St. Martin of Tours Church

St. Martin of Tours, also known as St. Martin On-The-Lake or just plain St. Martin, is a sometimes-overlooked Catholic church on the southeast side of Detroit. Some websites note that St. Martin was started as a mission church in 1912, but information to confirm this is lacking. The church was formally established as a parish in 1923, with the first services held in a hall on Jefferson Avenue before moving to a temporary frame building on the current site.

While construction of an elementary school was underway in 1924, over 400 students signed up for classes. Despite the school lacking a roof, stairways, and doors, nuns herded students between classrooms in various states of completion until 1925. High school classes were started in 1926, and in 1927 the church moved its services into the school building. Additions on to the school building were completed in 1932 and 1938.

In 1949 work on a long-planned permanent church finally began. The cornerstone was laid in 1950, and by 1953 the new church was open.

At its peak in the 1960’s, the parish had over 3,000 households attending mass every week. But a combination of changing demographics and declining population led to the high school closing in 1970, followed by the elementary school a year later. The school and a convent next door were later demolished sometime in the 1980’s or 90’s.

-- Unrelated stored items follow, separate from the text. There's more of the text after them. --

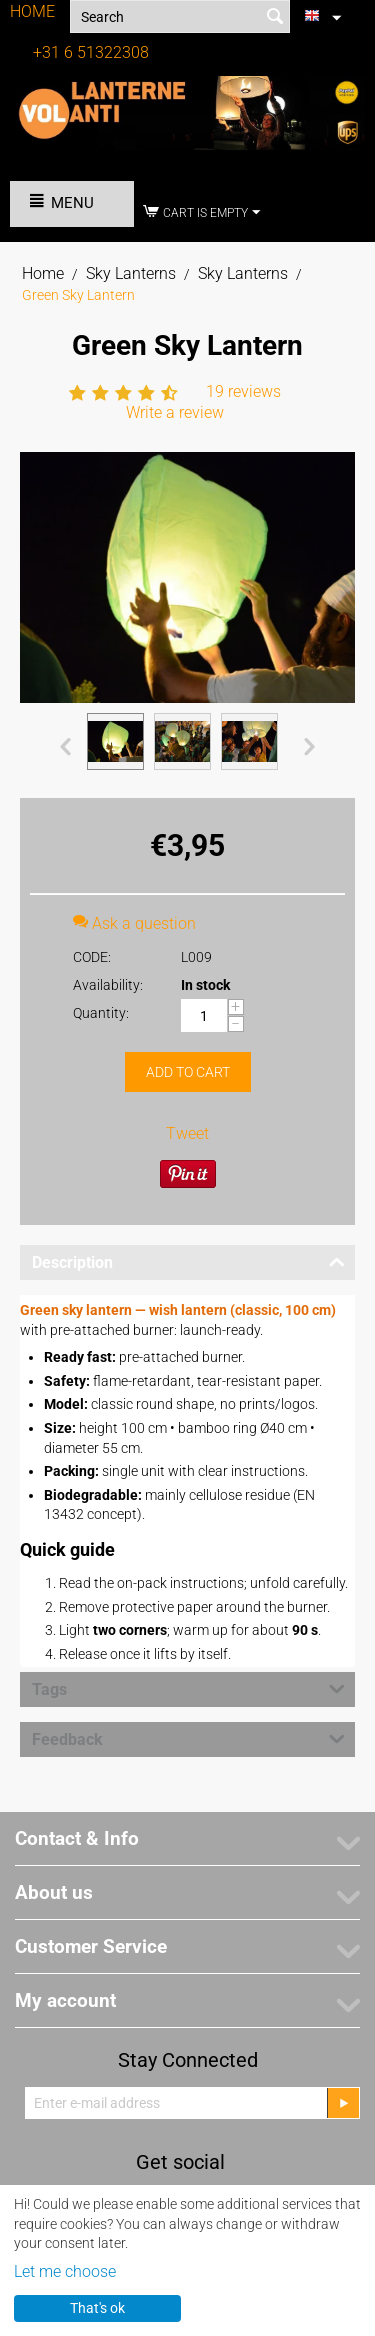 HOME (32, 11)
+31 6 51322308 (91, 52)
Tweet (187, 1133)
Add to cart (188, 1072)
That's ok (97, 2308)
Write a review (175, 412)
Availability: (108, 985)
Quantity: (101, 1013)
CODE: (92, 957)
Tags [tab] (188, 1688)
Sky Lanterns (131, 273)
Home (43, 273)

In 1989, the Archdiocese of Detroit closed 30 parishes in Detroit, including St. Martin. Among the factors cited were that only 80 families regularly attended services in a church. Unlike other churches, however, St. Martin would be mothballed, in anticipation of reopening if plans to redevelop the neighborhood were successful.

The last mass was held on April 9th, 1989. A week later the congregation made a symbolic march from St. Martin to St. Ambrose in Grosse Pointe, their new home.

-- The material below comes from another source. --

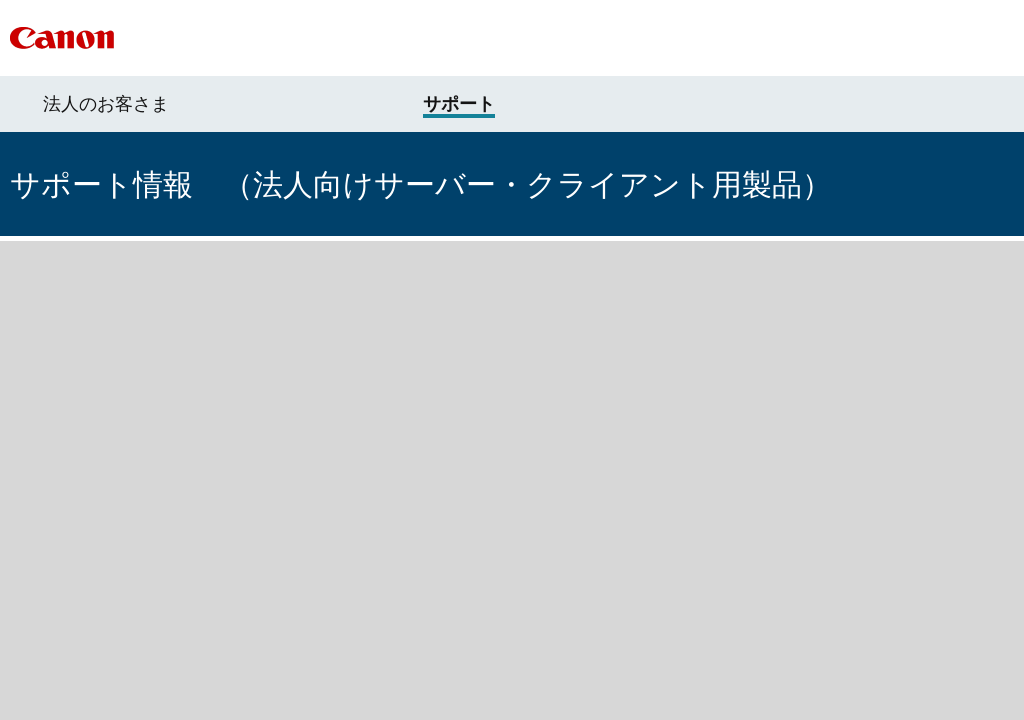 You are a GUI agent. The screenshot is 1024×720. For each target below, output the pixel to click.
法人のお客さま (106, 104)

The archdiocese would go on to close many more churches in the decades to come. With each parish that closed, religious icons and items considered holy or blessed were removed and offered to other nearby churches. The sanctuary of St. Martin became a warehouse for such items, filling with crates of dismantled confessionals and altars.

While the neighborhood around St. Martin has started to recover, there are no signs that anything will be done with the church, which has been boarded up.